Doe sued the State, arguing (among other things) that these requirements burden her religious freedom without justification. She framed the religious beliefs being violated as including the notion that “her body is inviolable and subject to her will alone” and that “based on the best scientific understanding of the world . . . fetal tissue is part of her body and not a separate, unique, living human being.”
And in an interesting twist, Doe also contends that the statement Missouri requires providers to make – that the “life of each human being begins at conception” – is religious in nature and thus violates the First Amendment's prohibition against the enactment of laws respecting the establishment of religion by the State.
The Court of Appeals didn't weigh in on the merits of the dispute, instead transferring the case to the Supreme Court because the appeal raised real and substantial challenge to the constitutionality of a state statute.
Practice Tip: Doe knew her case was one that the Supreme Court of Missouri would likely have to decide, so she made her record with that in mind. This case thus gives practitioners a look at the mechanics of how constitutional challenges get decided by the Supreme Court.
Under Article V, section 3 of Missouri’s Constitution, the Supreme Court has exclusive jurisdiction in all cases involving the validity of a statute or provision of the Constitution. But, as Judge Newton’s opinion explains, it is not enough that the appeal involve a constitutional issue. The issue must instead be real and substantial. That is to say, one that “presents a contested matter of right that involved fair doubt and reasonable room for disagreement.” It helps too if the question is one of first impression.
Now, if the case involves a real and substantial issue that only the Supreme Court can decide, there a couple of ways of doing it. First, if it’s a clean enough case (for instance, the constitutional issue is the main or only issue to be decided), the litigants can appeal directly to the Supreme Court.

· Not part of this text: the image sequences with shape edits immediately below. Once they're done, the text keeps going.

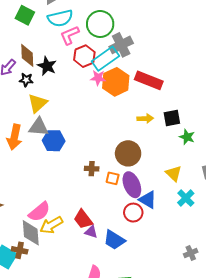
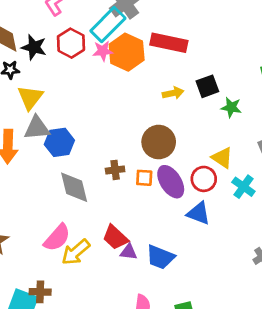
red hexagon: (84, 56) -> (71, 43), moved
blue triangle: (148, 200) -> (199, 213), moved
red circle: (133, 213) -> (204, 179), moved
gray diamond: (31, 233) -> (74, 187), moved

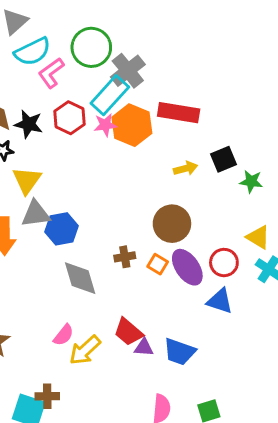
yellow triangle: (222, 158) -> (258, 237), moved
orange square: (144, 178) -> (158, 264), turned 30
pink semicircle: (57, 238) -> (64, 335), size x0.7

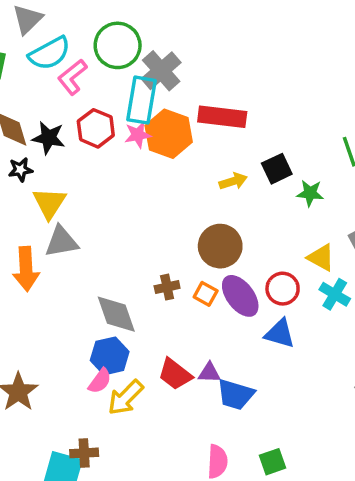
cyan rectangle: (110, 95) -> (141, 100), turned -30
blue hexagon: (61, 229) -> (110, 356), moved
purple triangle: (144, 347) -> (209, 373), moved

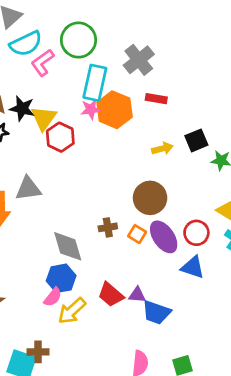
gray cross: (161, 71) -> (139, 60), moved
red rectangle: (222, 117) -> (156, 99), size x0.6
red hexagon: (96, 128) -> (60, 137), moved
yellow triangle: (49, 203) -> (44, 118), moved

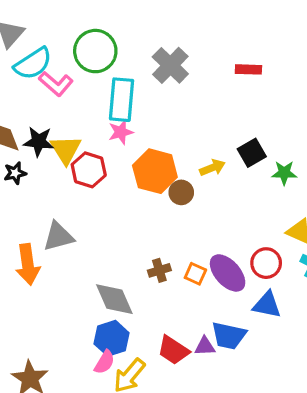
pink L-shape: (43, 63) -> (56, 84), turned -96
red rectangle: (156, 99) -> (248, 69), moved
orange hexagon: (115, 110) -> (155, 171), moved
brown circle: (150, 198) -> (181, 192), moved, size x0.6
blue trapezoid: (156, 312) -> (229, 336), moved

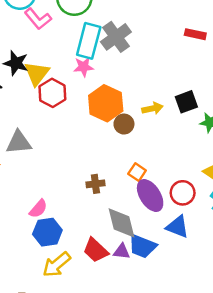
gray cross: (170, 65) -> (116, 37), moved
orange square: (195, 274) -> (137, 172), moved
gray diamond: (114, 299) -> (122, 223), moved
pink semicircle: (104, 362) -> (38, 209), moved

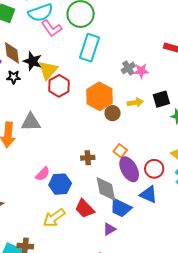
gray cross: (116, 37) -> (128, 68), moved, size x0.6
pink star: (84, 67) -> (141, 71), moved
blue hexagon: (47, 232) -> (60, 184), moved
purple triangle: (122, 251) -> (109, 229), moved, turned -40

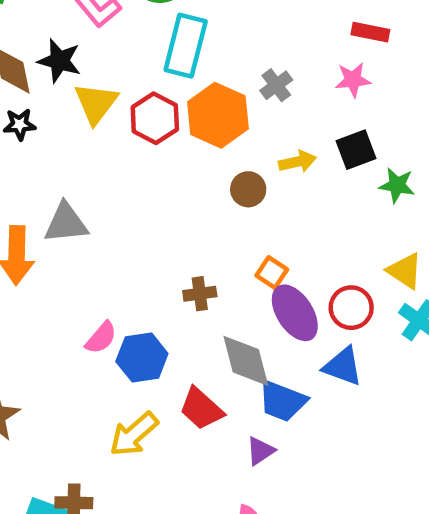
black star: (33, 61) -> (59, 61), moved
pink star: (141, 71) -> (353, 80), moved
red hexagon: (59, 86) -> (155, 118), moved
orange hexagon: (100, 96) -> (218, 115), moved

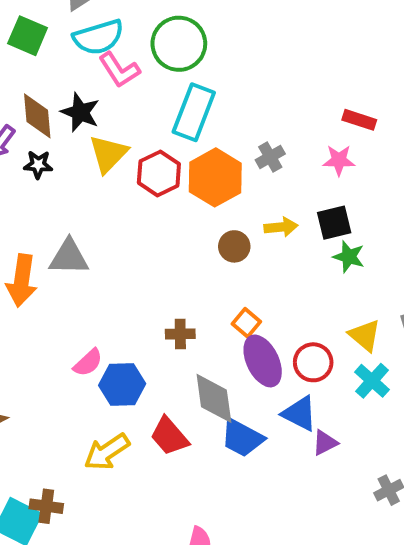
green star: (397, 185) -> (349, 257), moved
purple triangle: (260, 451) -> (325, 443), moved

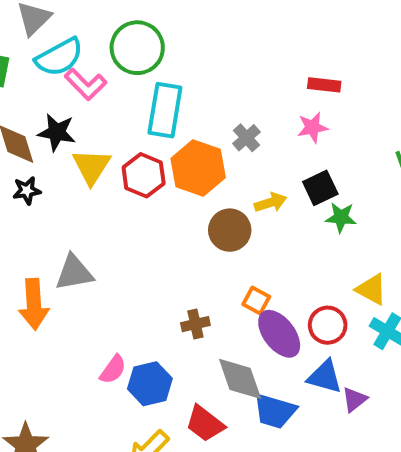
brown circle: (234, 246) -> (230, 230), size x1.4

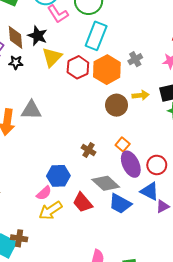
brown cross: (195, 324) -> (88, 150), turned 32
pink semicircle: (113, 369) -> (44, 193), moved
gray diamond: (240, 379) -> (106, 183), turned -40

Second, the case can be transfered from the Court of Appeals to the Supreme Court, either before or after an opinion is issued. The Court of Appeals can, either on its own or on a motion by the parties, transfer the appeal to the Supreme Court if it finds that the case involves a real and substantial constitutional challenge (or other issue within the exclusive jurisdiction of the Supreme Court). Or the Supreme Court itself can order an appeal transferred up to it, again either on its own or at the behest of a party. For deadlines and other requirements pertaining to this process, start with Mo. R. of Civ. P. 81 and 83.